▶ Required work:
Start to finish, print the data below exactly, without the images.

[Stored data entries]
════════

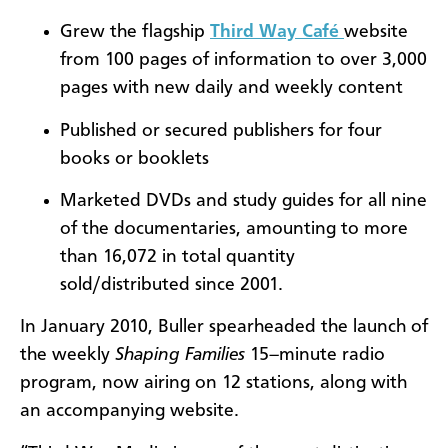
Grew the flagship
Third Way Café
website
from 100 pages of information to over 3,000
pages with new daily and weekly content
Published or secured publishers for four
books or booklets
Marketed DVDs and study guides for all nine
of the documentaries, amounting to more
than 16,072 in total quantity
sold/distributed since 2001.
In January 2010, Buller spearheaded the launch of
the weekly
Shaping Families
15
–
minute
radio
program, now airing on 12 stations, along with
an accompanying website.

════════

▶ Solution to the exercise:
Grew the flagship
Third Way Café
website
from 100 pages of information to over 3,000
pages with new daily and weekly content
Published or secured publishers for four
books or booklets
Marketed DVDs and study guides for all nine
of the documentaries, amounting to more
than 16,072 in total quantity
sold/distributed since 2001.
In January 2010, Buller spearheaded the launch of
the weekly
Shaping Families
15
–
minute
radio
program, now airing on 12 stations, along with
an accompanying website.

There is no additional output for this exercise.